Incapacités de travail: point d’attention sur les nouveautés

Incapacités de travail: point d’attention sur les nouveautés

Une loi du 19 décembre 2025 et un arrêté royal du 17 décembre 2025, majoritairement entrés en vigueur le 1er janvier 2026, imposent de nouvelles obligations et procédures en vue d’activer les travailleurs en incapacité de travail de longue durée. 

Les principales modifications sont les suivantes.

  • COTISATION SOCIALE DE SOLIDARITÉ

    Pour les travailleurs assujettis à la loi du 27 juin 1969, majeurs et n’ayant pas atteint l’âge de 55 ans au début de leur incapacité et sauf quelques exceptions, une cotisation de solidarité trimestrielle est due pour les travailleurs reconnus en incapacité de travail depuis plus de 30 jours.

    Elle s’élève à 30% de la somme des indemnités d’incapacité primaire dues pour la période des deux mois précédents et sera calculée par l’ONSS, lequel adressera un avis de débit à l’employeur concerné.

    Cette cotisation n’est applicable que pour les incapacités débutées à partir du 1er janvier 2026.

  • POLITIQUE ACTIVE EN MATIÈRE D’ABSENCE

    L’employeur doit mettre en place une procédure de prise de contact avec les travailleurs en incapacité et la faire figurer dans son règlement de travail.

  • CERTIFICAT MÉDICAL

    La possibilité pour les travailleurs de ne pas remettre un certificat médical pour un jour d’absence est limitée à 2 fois par an.

  • FORCE MAJEURE MÉDICALE

    Le délai à partir duquel la procédure de reconnaissance de force majeure peut être initié est désormais fixé à 6 mois.

  • SALAIRE GARANTI

    Le délai de rechute est désormais fixé à 8 semaines. Cette modification est applicable aux incapacités qui surviennent à partir du 1er janvier 2026.

  • MODIFICATION DU CODE PÉNAL SOCIAL

    Pour les employeurs occupant au moins 20 travailleurs, la loi modifie le Code pénal social et crée une nouvelle infraction.

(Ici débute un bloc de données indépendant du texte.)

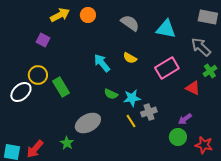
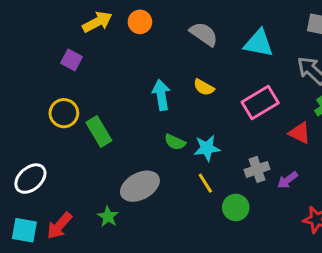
cyan arrow: (102, 63) -> (161, 95), turned 30
white ellipse: (21, 92) -> (30, 179), moved
gray cross: (149, 112) -> (257, 169), moved
green circle: (178, 137) -> (236, 207), moved

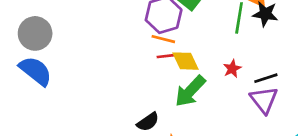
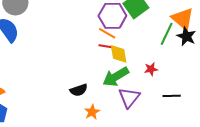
black line: (266, 78) -> (172, 96), moved
purple triangle: (264, 100) -> (129, 98), moved

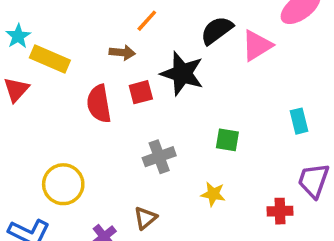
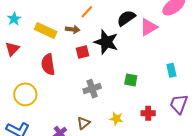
yellow rectangle: (50, 59) -> (46, 30), moved
red semicircle: (99, 104) -> (48, 64), moved
yellow circle: (63, 184) -> (25, 94), moved
yellow star: (213, 194) -> (116, 119), moved
red cross: (280, 211) -> (148, 113), moved

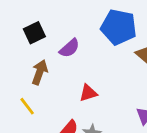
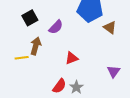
yellow line: (27, 106) -> (22, 58), moved, turned -56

    Sera ainsi puni d’une sanction de niveau 2, l’employeur qui, au plus tard six mois après le début de l’incapacité de travail d’un travailleur, n’a pas demandé au conseiller en prévention-médecin du travail de démarrer un trajet de réintégration pour le travailleur en incapacité de travail qui, selon l’estimation du conseiller en prévention-médecin du travail, a un potentiel de travail.

  • NOTION DE POTENTIEL DE TRAVAIL

    Le législateur crée une nouvelle notion : le potentiel de travail.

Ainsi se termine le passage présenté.